Selama lebih dari satu abad, anak-anak Filipina mulai menyukai bahasa Inggris sejak kelas 1, sehingga menjadikan kami salah satu penutur bahasa non-pribumi terbaik. Jadi mengapa kita menunda perendaman ini sampai kelas 4 SD, dan, jika penulis ingin didengarkan, sampai kelas 6 SD?
Antara 3 penulis dan pendukung Kebijakan Bahasa Ibu lainnya, termasuk DepEd, dan otoritas sekolah swasta yang mematuhi kebijakan bilingual, akan lebih aman dan lebih bermanfaat bagi anak-anak sekolah kita jika pembuat kebijakan kita mengambil contoh dari kebijakan ini. Yang kedua, karena mereka mempunyai tujuan penting yaitu kemahiran bahasa Inggris dapat dicapai jauh lebih cepat dibandingkan DepEd. Selain itu, sekolah swasta tidak boleh melakukan kesalahan karena kelangsungan hidup mereka bergantung pada kualitas pendidikan yang mereka berikan kepada kliennya. Jadi pertanyaannya adalah: jika BEP hanya memberikan manfaat kepada sebagian kecil siswa, apakah sekolah swasta akan tetap menerapkannya?

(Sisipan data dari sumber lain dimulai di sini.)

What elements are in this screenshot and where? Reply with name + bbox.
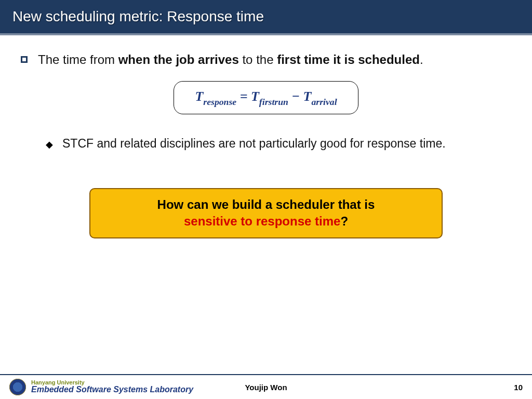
formula-subscript: arrival bbox=[312, 97, 337, 107]
author-name: Youjip Won bbox=[0, 383, 532, 392]
text-fragment: to the bbox=[239, 52, 277, 66]
callout-emphasis: sensitive to response time bbox=[184, 214, 340, 228]
formula-subscript: response bbox=[203, 97, 236, 107]
formula-var: T bbox=[303, 89, 312, 104]
text-bold: first time it is scheduled bbox=[277, 52, 420, 66]
formula-op: = bbox=[236, 89, 251, 104]
formula-subscript: firstrun bbox=[259, 97, 288, 107]
bullet1-text: The time from when the job arrives to th… bbox=[38, 51, 423, 69]
formula-var: T bbox=[195, 89, 203, 104]
diamond-bullet-icon: ◆ bbox=[46, 138, 53, 151]
square-bullet-icon bbox=[21, 56, 28, 63]
text-bold: when the job arrives bbox=[118, 52, 239, 66]
text-fragment: . bbox=[420, 52, 423, 66]
footer: Hanyang University Embedded Software Sys… bbox=[0, 374, 532, 399]
callout-line1: How can we build a scheduler that is bbox=[157, 197, 375, 211]
slide-title: New scheduling metric: Response time bbox=[12, 8, 264, 25]
bullet-level2: ◆ STCF and related disciplines are not p… bbox=[46, 135, 511, 152]
formula-var: T bbox=[251, 89, 259, 104]
callout-question-mark: ? bbox=[340, 214, 348, 228]
title-bar: New scheduling metric: Response time bbox=[0, 0, 532, 35]
callout-box: How can we build a scheduler that is sen… bbox=[89, 188, 443, 238]
formula-op: − bbox=[288, 89, 303, 104]
bullet2-text: STCF and related disciplines are not par… bbox=[62, 135, 446, 152]
text-fragment: The time from bbox=[38, 52, 118, 66]
formula-box: Tresponse = Tfirstrun − Tarrival bbox=[174, 81, 358, 114]
slide-content: The time from when the job arrives to th… bbox=[0, 35, 532, 238]
bullet-level1: The time from when the job arrives to th… bbox=[21, 51, 511, 69]
slide: New scheduling metric: Response time The… bbox=[0, 0, 532, 399]
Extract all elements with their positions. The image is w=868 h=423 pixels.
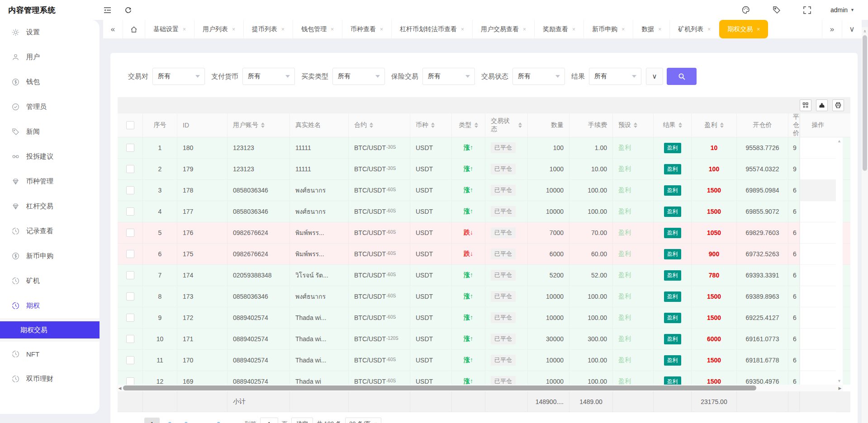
sidebar-item-期权[interactable]: 期权 (0, 293, 100, 318)
close-icon[interactable]: × (183, 26, 186, 33)
page-scroll-thumb[interactable] (863, 35, 867, 171)
tab-杠杆币划转法币查看[interactable]: 杠杆币划转法币查看× (392, 20, 473, 38)
fullscreen-icon[interactable] (800, 3, 815, 17)
goto-page-input[interactable]: 1 (260, 418, 278, 423)
scroll-right-icon[interactable]: ▶ (837, 386, 843, 390)
tab-期权交易[interactable]: 期权交易× (719, 20, 768, 38)
row-checkbox[interactable] (126, 314, 134, 322)
close-icon[interactable]: × (281, 26, 285, 33)
page-button[interactable]: 9 (212, 418, 225, 423)
prev-page-button[interactable]: ‹ (128, 418, 141, 423)
page-button[interactable]: 2 (163, 418, 176, 423)
column-header-status[interactable]: 交易状态 (485, 113, 528, 137)
sidebar-item-管理员[interactable]: 管理员 (0, 94, 100, 119)
filter-select-支付货币[interactable]: 所有 (242, 68, 295, 85)
close-icon[interactable]: × (572, 26, 575, 33)
filter-select-交易对[interactable]: 所有 (152, 68, 205, 85)
action-cell[interactable] (800, 265, 836, 286)
row-checkbox[interactable] (126, 165, 134, 173)
action-cell[interactable] (800, 244, 836, 265)
sort-icon[interactable] (518, 122, 522, 128)
close-icon[interactable]: × (707, 26, 711, 33)
sort-icon[interactable] (634, 122, 637, 128)
tab-用户交易查看[interactable]: 用户交易查看× (473, 20, 535, 38)
sidebar-item-杠杆交易[interactable]: 杠杆交易 (0, 194, 100, 219)
close-icon[interactable]: × (757, 26, 760, 33)
action-cell[interactable] (800, 137, 836, 159)
confirm-button[interactable]: 确定 (291, 418, 313, 423)
action-cell[interactable] (800, 222, 836, 244)
scroll-left-icon[interactable]: ◀ (117, 386, 123, 390)
table-vertical-scrollbar[interactable]: ▲ ▼ (836, 137, 843, 385)
tab-币种查看[interactable]: 币种查看× (342, 20, 392, 38)
search-button[interactable] (667, 68, 697, 85)
row-checkbox[interactable] (126, 292, 134, 301)
sidebar-item-投拆建议[interactable]: 投拆建议 (0, 144, 100, 169)
tab-新币申购[interactable]: 新币申购× (584, 20, 633, 38)
action-cell[interactable] (800, 329, 836, 350)
close-icon[interactable]: × (658, 26, 661, 33)
user-menu[interactable]: admin ▼ (830, 6, 854, 14)
next-page-button[interactable]: › (228, 418, 241, 423)
page-button[interactable]: 3 (180, 418, 192, 423)
column-header-profit[interactable]: 盈利 (692, 113, 737, 137)
tabs-menu-icon[interactable]: ∨ (842, 20, 862, 38)
sort-icon[interactable] (474, 122, 478, 128)
refresh-icon[interactable] (120, 3, 136, 17)
select-all-checkbox[interactable] (126, 121, 134, 129)
sidebar-item-新币申购[interactable]: 新币申购 (0, 244, 100, 268)
row-checkbox[interactable] (126, 271, 134, 279)
close-icon[interactable]: × (621, 26, 625, 33)
sidebar-item-新闻[interactable]: 新闻 (0, 119, 100, 144)
action-cell[interactable] (800, 350, 836, 371)
tab-矿机列表[interactable]: 矿机列表× (670, 20, 719, 38)
scroll-up-icon[interactable]: ∧ (863, 27, 867, 35)
tab-基础设置[interactable]: 基础设置× (145, 20, 194, 38)
filter-select-买卖类型[interactable]: 所有 (332, 68, 385, 85)
close-icon[interactable]: × (461, 26, 464, 33)
filter-select-结果[interactable]: 所有 (589, 68, 641, 85)
palette-icon[interactable] (738, 3, 754, 17)
close-icon[interactable]: × (380, 26, 383, 33)
tabs-scroll-right-icon[interactable]: » (822, 20, 842, 38)
columns-filter-icon[interactable] (800, 99, 811, 111)
sidebar-item-钱包[interactable]: 钱包 (0, 70, 100, 94)
sort-icon[interactable] (431, 122, 435, 128)
sort-icon[interactable] (261, 122, 265, 128)
close-icon[interactable]: × (523, 26, 526, 33)
collapse-menu-icon[interactable] (100, 3, 115, 17)
column-header-contract[interactable]: 合约 (349, 113, 410, 137)
column-header-type[interactable]: 类型 (452, 113, 485, 137)
tab-home[interactable] (123, 20, 145, 38)
filter-select-交易状态[interactable]: 所有 (512, 68, 565, 85)
page-button-current[interactable]: 1 (144, 418, 160, 423)
action-cell[interactable] (800, 371, 836, 385)
scroll-up-icon[interactable]: ▲ (837, 139, 841, 143)
close-icon[interactable]: × (232, 26, 235, 33)
row-checkbox[interactable] (126, 144, 134, 152)
horizontal-scroll-thumb[interactable] (123, 385, 756, 390)
sort-icon[interactable] (370, 122, 373, 128)
expand-filters-button[interactable]: ∨ (646, 68, 663, 85)
column-header-preset[interactable]: 预设 (613, 113, 654, 137)
tab-奖励查看[interactable]: 奖励查看× (535, 20, 584, 38)
tab-钱包管理[interactable]: 钱包管理× (293, 20, 342, 38)
scroll-down-icon[interactable]: ▼ (837, 379, 841, 383)
filter-select-保险交易[interactable]: 所有 (422, 68, 475, 85)
page-scrollbar[interactable]: ∧ (862, 27, 868, 423)
tab-用户列表[interactable]: 用户列表× (194, 20, 244, 38)
sort-icon[interactable] (678, 122, 682, 128)
export-icon[interactable] (816, 99, 828, 111)
action-cell[interactable] (800, 180, 836, 201)
column-header-account[interactable]: 用户账号 (228, 113, 290, 137)
print-icon[interactable] (832, 99, 844, 111)
row-checkbox[interactable] (126, 377, 134, 385)
sidebar-subitem-期权交易[interactable]: 期权交易 (0, 321, 100, 338)
sidebar-item-记录查看[interactable]: 记录查看 (0, 219, 100, 244)
sidebar-item-双币理财[interactable]: 双币理财 (0, 367, 100, 391)
per-page-select[interactable]: 20 条/页 ∨ (345, 418, 381, 423)
sidebar-item-设置[interactable]: 设置 (0, 20, 100, 45)
sidebar-item-币种管理[interactable]: 币种管理 (0, 169, 100, 194)
sort-icon[interactable] (720, 122, 724, 128)
row-checkbox[interactable] (126, 186, 134, 194)
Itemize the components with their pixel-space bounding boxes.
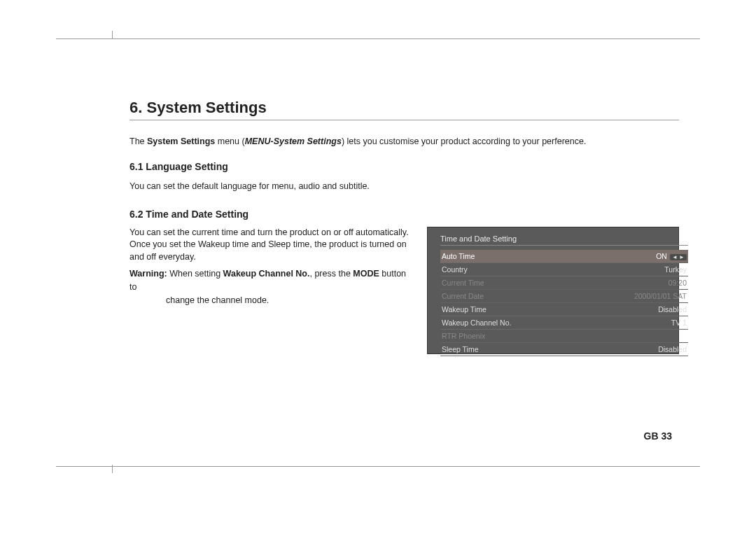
intro-bolditalic: MENU-System Settings	[245, 136, 342, 146]
osd-row-label: Wakeup Time	[442, 305, 486, 314]
intro-mid: menu (	[215, 136, 244, 146]
osd-row: Wakeup TimeDisabled	[440, 303, 688, 316]
osd-row-label: Wakeup Channel No.	[442, 318, 511, 327]
osd-row: Sleep TimeDisabled	[440, 343, 688, 356]
chapter-underline	[130, 120, 679, 120]
warning-bold1: Wakeup Channel No.	[223, 269, 310, 279]
osd-screenshot: Time and Date Setting Auto TimeON◄ ►Coun…	[427, 227, 679, 354]
intro-bold1: System Settings	[147, 136, 215, 146]
osd-rows-container: Auto TimeON◄ ►CountryTurkeyCurrent Time0…	[440, 250, 688, 356]
osd-row: Current Date2000/01/01 SAT	[440, 290, 688, 303]
osd-row: Current Time09:20	[440, 276, 688, 290]
section-6-2-p1: You can set the current time and turn th…	[130, 227, 410, 264]
intro-suffix: ) lets you customise your product accord…	[342, 136, 586, 146]
osd-panel: Time and Date Setting Auto TimeON◄ ►Coun…	[440, 234, 688, 356]
osd-row-value: TV 1	[671, 318, 687, 327]
osd-row-label: Auto Time	[442, 252, 475, 260]
osd-row-value: 09:20	[668, 279, 687, 287]
intro-paragraph: The System Settings menu (MENU-System Se…	[130, 136, 679, 148]
osd-row-label: Current Time	[442, 279, 484, 287]
warning-line2: change the channel mode.	[166, 294, 269, 307]
page-frame: 6. System Settings The System Settings m…	[56, 38, 700, 467]
section-6-2-body: You can set the current time and turn th…	[130, 227, 679, 354]
warning-block: Warning: When setting Wakeup Channel No.…	[130, 267, 410, 307]
osd-row-value: 2000/01/01 SAT	[634, 292, 687, 300]
osd-row-label: RTR Phoenix	[442, 332, 485, 340]
osd-row-label: Sleep Time	[442, 345, 479, 353]
chapter-title: 6. System Settings	[130, 99, 679, 117]
section-6-2-title: 6.2 Time and Date Setting	[130, 209, 679, 220]
osd-row: Auto TimeON◄ ►	[440, 250, 688, 263]
osd-row-value: Disabled	[658, 345, 687, 353]
section-6-2-text-col: You can set the current time and turn th…	[130, 227, 410, 307]
warning-bold2: MODE	[353, 269, 379, 279]
osd-row-label: Current Date	[442, 292, 484, 300]
osd-arrow-control-icon: ◄ ►	[670, 254, 687, 260]
osd-row: Wakeup Channel No.TV 1	[440, 316, 688, 330]
page-content: 6. System Settings The System Settings m…	[56, 39, 700, 354]
osd-row: CountryTurkey	[440, 263, 688, 276]
page-number: GB 33	[644, 430, 672, 442]
osd-title: Time and Date Setting	[440, 234, 688, 246]
warning-label: Warning:	[130, 269, 167, 279]
osd-row: RTR Phoenix	[440, 330, 688, 343]
osd-row-value: ON◄ ►	[656, 252, 687, 260]
sec62-p1-text: You can set the current time and turn th…	[130, 227, 409, 237]
sec62-p2-text: Once you set the Wakeup time and Sleep t…	[130, 239, 407, 262]
osd-row-label: Country	[442, 265, 468, 274]
warning-text1: When setting	[167, 269, 223, 279]
section-6-1-title: 6.1 Language Setting	[130, 161, 679, 172]
osd-row-value: Disabled	[658, 305, 687, 314]
osd-row-value: Turkey	[664, 265, 687, 274]
intro-prefix: The	[130, 136, 147, 146]
section-6-1-text: You can set the default language for men…	[130, 181, 679, 193]
warning-text2: , press the	[309, 269, 353, 279]
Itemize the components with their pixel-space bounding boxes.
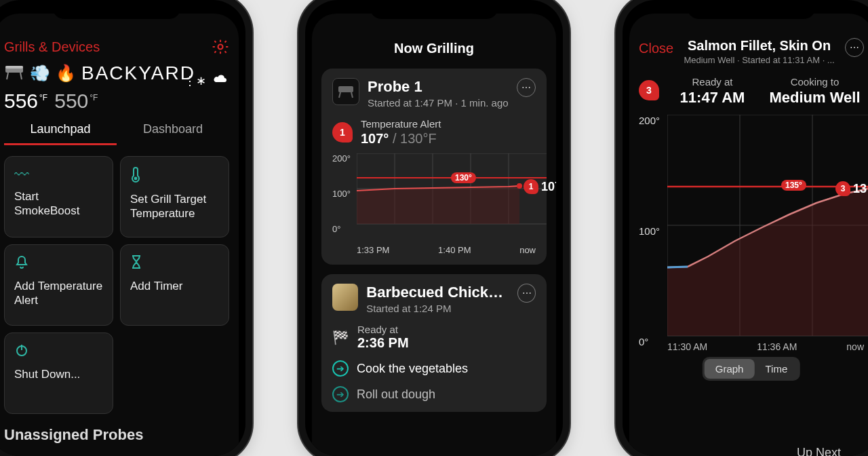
probe-badge-small: 1 — [524, 179, 538, 194]
power-icon — [14, 343, 103, 362]
tab-dashboard[interactable]: Dashboard — [117, 122, 229, 145]
seg-time[interactable]: Time — [754, 359, 798, 379]
phone-now-grilling: Now Grilling Probe 1 Started at 1:47 PM … — [305, 0, 563, 456]
ready-value: 2:36 PM — [357, 335, 409, 351]
segmented-control: Graph Time — [703, 357, 800, 381]
close-button[interactable]: Close — [639, 41, 673, 56]
svg-rect-2 — [5, 66, 23, 69]
probe-badge: 1 — [332, 122, 353, 142]
target-pill: 135° — [781, 180, 806, 191]
grill-name: BACKYARD — [81, 62, 195, 84]
svg-line-10 — [351, 92, 353, 98]
food-thumbnail — [332, 284, 358, 311]
temps-row: 556°F 550°F — [4, 90, 229, 113]
current-readout: 13 — [853, 182, 867, 196]
probe-name: Probe 1 — [368, 78, 509, 96]
probe-started: Started at 1:47 PM · 1 min. ago — [368, 97, 509, 109]
up-next-label: Up Next — [797, 446, 841, 456]
arrow-right-icon: ➔ — [332, 360, 349, 377]
alert-label: Temperature Alert — [361, 118, 441, 130]
ready-label: Ready at — [357, 324, 409, 335]
probe-badge: 3 — [639, 80, 659, 100]
notch — [370, 0, 498, 19]
smoke-icon: 💨 — [30, 64, 50, 83]
tile-add-timer[interactable]: Add Timer — [120, 244, 229, 326]
phone-detail: Close Salmon Fillet, Skin On Medium Well… — [623, 0, 868, 456]
notch — [687, 0, 816, 19]
svg-line-9 — [339, 92, 340, 98]
arrow-right-icon: ➔ — [332, 386, 349, 402]
svg-point-20 — [517, 183, 522, 189]
tile-set-target[interactable]: Set Grill Target Temperature — [120, 156, 229, 238]
recipe-card[interactable]: Barbecued Chicken P… Started at 1:24 PM … — [321, 274, 547, 412]
cookto-label: Cooking to — [766, 76, 864, 88]
seg-graph[interactable]: Graph — [705, 359, 755, 379]
more-icon[interactable]: ⋯ — [845, 38, 864, 57]
current-readout: 107° — [541, 180, 556, 194]
tab-launchpad[interactable]: Launchpad — [4, 122, 117, 145]
thermometer-icon — [130, 166, 219, 187]
svg-point-5 — [134, 177, 138, 180]
svg-rect-8 — [338, 86, 353, 92]
more-icon[interactable]: ⋯ — [517, 284, 536, 303]
unassigned-probes-header: Unassigned Probes — [4, 426, 229, 444]
svg-point-0 — [218, 45, 223, 50]
phone-grills: Grills & Devices ⋮∗ 💨 🔥 BACKYARD 556°F 5… — [0, 0, 245, 456]
probe-card[interactable]: Probe 1 Started at 1:47 PM · 1 min. ago … — [321, 69, 547, 265]
recipe-step[interactable]: ➔ Roll out dough — [332, 386, 536, 402]
grill-icon — [332, 78, 359, 105]
probe1-chart: 200° 100° 0° — [332, 153, 536, 255]
tile-add-alert[interactable]: Add Temperature Alert — [4, 244, 113, 326]
more-icon[interactable]: ⋯ — [517, 78, 536, 97]
smokeboost-icon: 〰 — [14, 166, 103, 184]
tabs: Launchpad Dashboard — [4, 122, 229, 145]
grill-icon — [4, 63, 24, 83]
screen-header: Grills & Devices — [4, 39, 100, 55]
svg-line-4 — [20, 73, 22, 79]
alert-value: 107° / 130°F — [361, 131, 441, 147]
svg-line-3 — [7, 73, 8, 79]
salmon-chart: 200° 100° 0° — [639, 115, 864, 373]
hourglass-icon — [130, 254, 219, 273]
detail-title: Salmon Fillet, Skin On — [679, 38, 840, 54]
temp-primary: 556 — [4, 90, 38, 112]
tile-smokeboost[interactable]: 〰 Start SmokeBoost — [4, 156, 113, 238]
bell-icon — [14, 254, 103, 273]
cloud-icon — [213, 73, 228, 88]
bluetooth-icon: ⋮∗ — [184, 73, 206, 88]
target-pill: 130° — [451, 172, 476, 183]
ready-value: 11:47 AM — [663, 89, 762, 107]
ready-label: Ready at — [663, 76, 762, 88]
cookto-value: Medium Well — [766, 89, 864, 107]
flag-icon: 🏁 — [332, 329, 349, 345]
page-title: Now Grilling — [321, 41, 547, 56]
temp-secondary: 550 — [54, 90, 88, 112]
probe-badge-small: 3 — [835, 181, 850, 196]
recipe-name: Barbecued Chicken P… — [366, 284, 509, 301]
notch — [52, 0, 181, 19]
gear-icon[interactable] — [212, 38, 229, 56]
recipe-started: Started at 1:24 PM — [366, 303, 509, 314]
detail-subtitle: Medium Well · Started at 11:31 AM · ... — [679, 55, 840, 65]
tile-shut-down[interactable]: Shut Down... — [4, 332, 113, 414]
recipe-step[interactable]: ➔ Cook the vegetables — [332, 360, 536, 377]
fire-icon: 🔥 — [56, 64, 76, 83]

Hilangnya daya saing sekolah negeri dalam kompetisi yang diadakan dalam bahasa Inggris, dan sangat rendahnya MPS bahasa Inggris dari kelompok pionir PMB-MLE MTB, tidak hanya merupakan konsekuensi dari pengurangan bahasa Inggris dalam kurikulum, tetapi juga merupakan kegagalan yang menyedihkan bagi Ibu Pertiwi. Lidah untuk memenuhi klaimnya bahwa hal itu mengarah pada pembelajaran bahasa baru yang lebih cepat. – Rappler.com
Estanislao Albano, Jr. adalah seorang jurnalis yang tinggal di Kota Tabuk, Kalinga.